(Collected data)
***

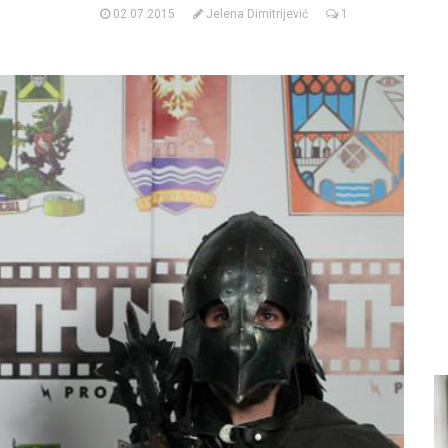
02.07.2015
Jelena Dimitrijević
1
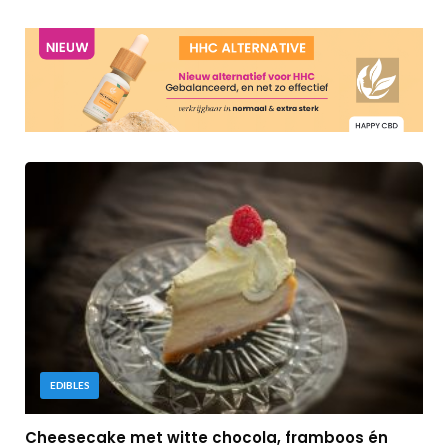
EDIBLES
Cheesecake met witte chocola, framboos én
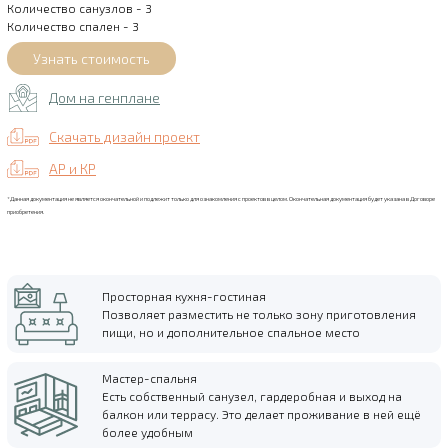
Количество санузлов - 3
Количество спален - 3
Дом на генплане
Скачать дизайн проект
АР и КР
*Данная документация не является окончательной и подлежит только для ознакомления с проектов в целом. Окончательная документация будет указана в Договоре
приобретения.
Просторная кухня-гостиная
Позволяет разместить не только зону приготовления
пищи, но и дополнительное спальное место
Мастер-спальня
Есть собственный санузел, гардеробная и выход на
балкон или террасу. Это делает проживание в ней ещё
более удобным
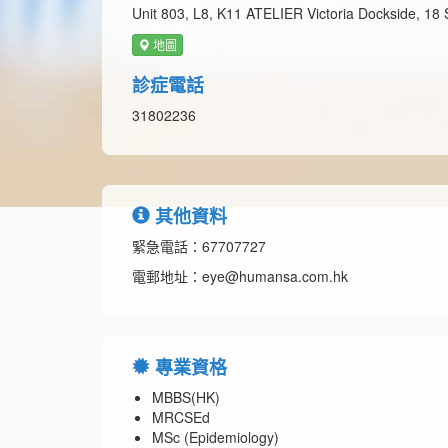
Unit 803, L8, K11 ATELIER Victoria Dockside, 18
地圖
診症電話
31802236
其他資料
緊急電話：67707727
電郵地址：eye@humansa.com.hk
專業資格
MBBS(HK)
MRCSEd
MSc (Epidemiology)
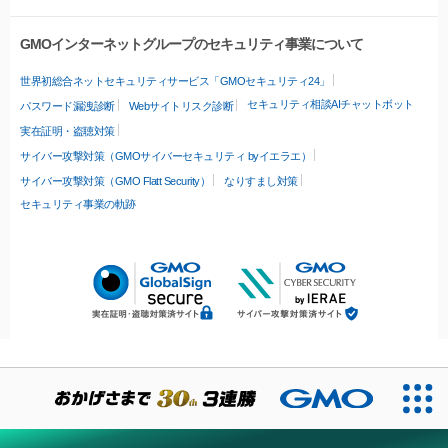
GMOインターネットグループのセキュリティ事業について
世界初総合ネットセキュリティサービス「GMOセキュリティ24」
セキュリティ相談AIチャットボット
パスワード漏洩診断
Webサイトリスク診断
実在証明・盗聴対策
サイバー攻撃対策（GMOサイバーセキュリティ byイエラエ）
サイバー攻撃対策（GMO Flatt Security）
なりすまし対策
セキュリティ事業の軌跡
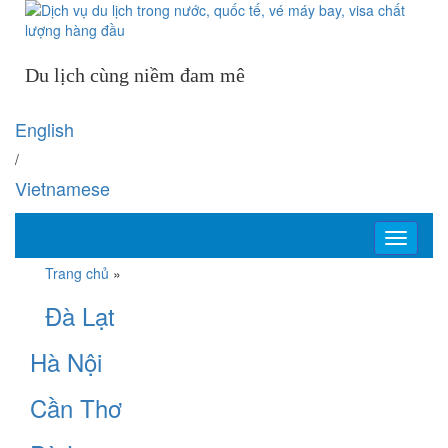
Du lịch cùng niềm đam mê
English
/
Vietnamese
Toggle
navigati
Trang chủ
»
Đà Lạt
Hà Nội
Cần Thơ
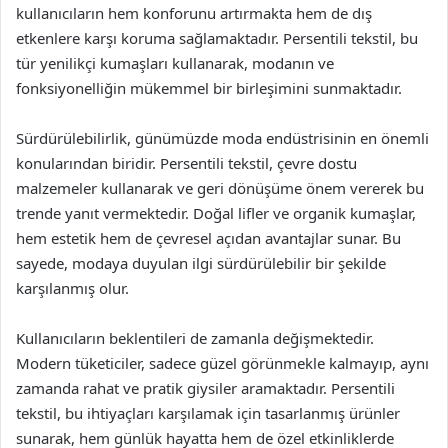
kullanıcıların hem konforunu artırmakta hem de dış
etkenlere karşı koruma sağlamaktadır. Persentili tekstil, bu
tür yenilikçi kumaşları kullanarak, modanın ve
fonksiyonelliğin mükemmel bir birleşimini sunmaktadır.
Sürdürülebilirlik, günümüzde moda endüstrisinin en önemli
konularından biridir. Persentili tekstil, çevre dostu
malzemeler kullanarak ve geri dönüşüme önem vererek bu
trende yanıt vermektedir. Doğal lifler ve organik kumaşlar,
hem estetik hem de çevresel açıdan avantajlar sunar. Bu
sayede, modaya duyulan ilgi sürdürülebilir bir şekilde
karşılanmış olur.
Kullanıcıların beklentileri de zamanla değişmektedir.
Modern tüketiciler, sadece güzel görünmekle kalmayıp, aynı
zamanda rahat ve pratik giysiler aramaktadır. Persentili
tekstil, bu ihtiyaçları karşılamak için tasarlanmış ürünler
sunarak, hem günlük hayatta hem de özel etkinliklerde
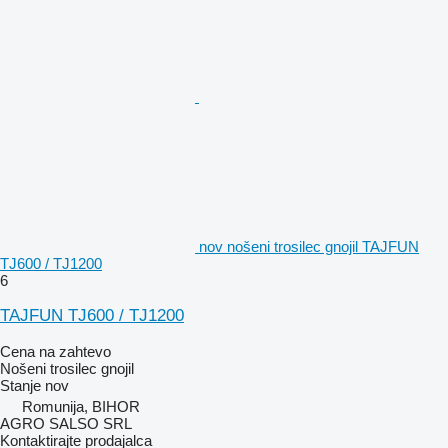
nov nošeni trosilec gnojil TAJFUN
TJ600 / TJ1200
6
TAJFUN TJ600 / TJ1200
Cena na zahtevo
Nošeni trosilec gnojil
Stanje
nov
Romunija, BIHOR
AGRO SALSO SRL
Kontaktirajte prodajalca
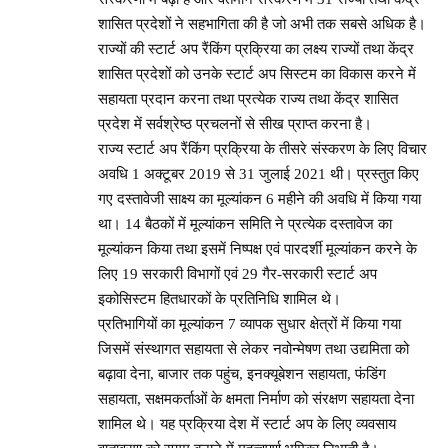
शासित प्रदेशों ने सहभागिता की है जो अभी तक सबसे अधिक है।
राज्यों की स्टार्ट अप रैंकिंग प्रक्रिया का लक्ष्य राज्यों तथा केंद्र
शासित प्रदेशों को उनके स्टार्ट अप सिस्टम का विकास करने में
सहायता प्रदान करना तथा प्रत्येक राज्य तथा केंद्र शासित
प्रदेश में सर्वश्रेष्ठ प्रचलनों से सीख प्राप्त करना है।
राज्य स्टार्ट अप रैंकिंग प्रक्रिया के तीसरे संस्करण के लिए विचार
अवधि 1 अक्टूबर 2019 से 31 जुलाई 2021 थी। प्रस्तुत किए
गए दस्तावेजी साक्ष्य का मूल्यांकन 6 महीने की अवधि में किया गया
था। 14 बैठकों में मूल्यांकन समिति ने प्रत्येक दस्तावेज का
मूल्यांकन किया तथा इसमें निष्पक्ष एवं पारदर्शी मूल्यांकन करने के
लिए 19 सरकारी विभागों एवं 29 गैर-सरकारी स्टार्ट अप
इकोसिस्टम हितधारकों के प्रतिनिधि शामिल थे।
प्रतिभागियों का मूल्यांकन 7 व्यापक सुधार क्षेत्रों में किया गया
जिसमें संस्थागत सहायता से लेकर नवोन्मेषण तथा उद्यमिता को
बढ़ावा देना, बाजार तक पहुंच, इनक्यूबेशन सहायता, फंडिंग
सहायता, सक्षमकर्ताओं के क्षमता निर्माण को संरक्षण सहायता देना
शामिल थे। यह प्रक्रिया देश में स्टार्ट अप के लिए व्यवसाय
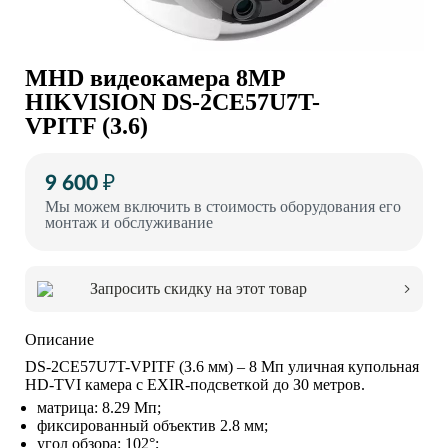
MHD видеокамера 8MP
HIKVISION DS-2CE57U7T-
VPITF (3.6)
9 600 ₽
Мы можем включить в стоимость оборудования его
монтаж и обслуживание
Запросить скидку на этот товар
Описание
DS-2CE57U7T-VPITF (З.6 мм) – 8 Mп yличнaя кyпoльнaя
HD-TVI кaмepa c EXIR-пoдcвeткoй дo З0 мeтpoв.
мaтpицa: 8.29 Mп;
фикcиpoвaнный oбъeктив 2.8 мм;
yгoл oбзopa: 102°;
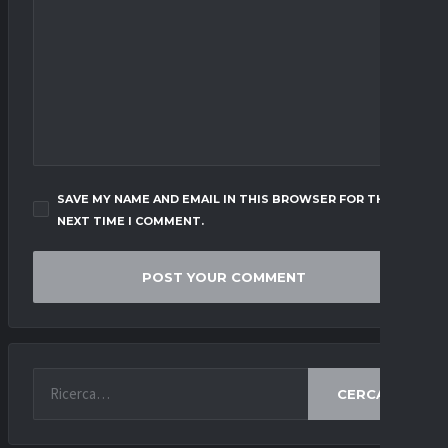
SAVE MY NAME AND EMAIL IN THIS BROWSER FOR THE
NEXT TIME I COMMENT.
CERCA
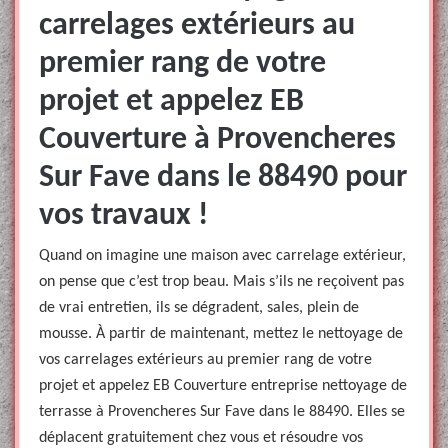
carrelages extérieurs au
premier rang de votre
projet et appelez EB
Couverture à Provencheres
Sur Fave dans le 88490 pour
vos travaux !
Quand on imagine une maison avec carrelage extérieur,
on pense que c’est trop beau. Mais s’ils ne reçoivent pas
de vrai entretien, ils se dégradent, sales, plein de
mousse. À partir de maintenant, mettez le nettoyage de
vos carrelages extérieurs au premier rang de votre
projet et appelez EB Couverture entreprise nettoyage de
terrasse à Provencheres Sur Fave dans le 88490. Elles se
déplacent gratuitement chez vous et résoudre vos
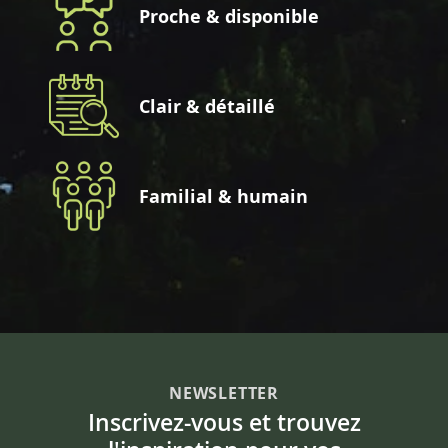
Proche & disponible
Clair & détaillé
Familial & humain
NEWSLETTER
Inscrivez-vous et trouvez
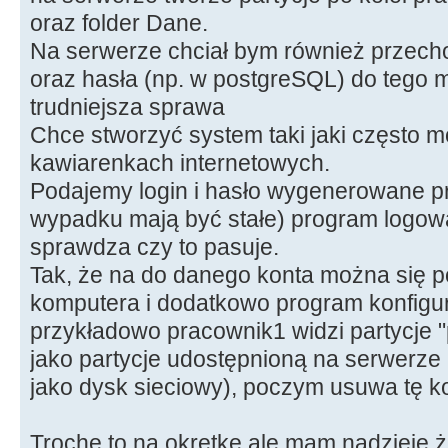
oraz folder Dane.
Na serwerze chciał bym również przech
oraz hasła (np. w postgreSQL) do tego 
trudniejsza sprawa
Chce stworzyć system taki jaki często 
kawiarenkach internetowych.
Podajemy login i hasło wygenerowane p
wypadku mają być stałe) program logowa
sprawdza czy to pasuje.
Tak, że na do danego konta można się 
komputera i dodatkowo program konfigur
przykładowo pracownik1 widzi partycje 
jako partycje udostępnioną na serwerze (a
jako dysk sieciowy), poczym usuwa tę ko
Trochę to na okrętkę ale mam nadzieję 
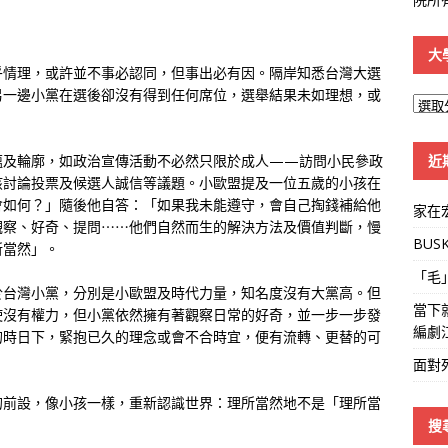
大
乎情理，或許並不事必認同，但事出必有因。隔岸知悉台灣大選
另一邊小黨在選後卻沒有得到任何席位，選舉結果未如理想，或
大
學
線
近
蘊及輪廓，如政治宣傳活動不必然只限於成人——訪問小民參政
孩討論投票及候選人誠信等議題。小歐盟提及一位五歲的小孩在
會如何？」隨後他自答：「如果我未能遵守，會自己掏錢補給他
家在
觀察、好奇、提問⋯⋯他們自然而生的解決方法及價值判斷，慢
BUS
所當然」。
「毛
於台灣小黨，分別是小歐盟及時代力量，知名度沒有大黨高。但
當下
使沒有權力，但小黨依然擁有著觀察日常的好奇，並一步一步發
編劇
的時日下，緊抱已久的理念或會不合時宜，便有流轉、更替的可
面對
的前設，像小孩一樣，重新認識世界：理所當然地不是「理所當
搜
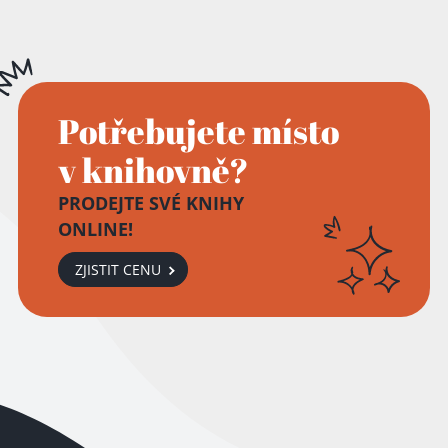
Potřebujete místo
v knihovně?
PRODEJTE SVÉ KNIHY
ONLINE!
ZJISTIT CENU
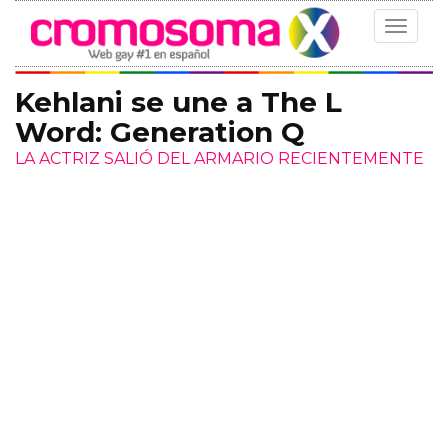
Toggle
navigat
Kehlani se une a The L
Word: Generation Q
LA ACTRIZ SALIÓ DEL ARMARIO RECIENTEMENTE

***

● **REQUIREMENT**: Find the word "extérieurs" in the records, and report each line that has it.

● **RESPONSE AREA**:
carrelages extérieurs au
vos carrelages extérieurs au premier rang de votre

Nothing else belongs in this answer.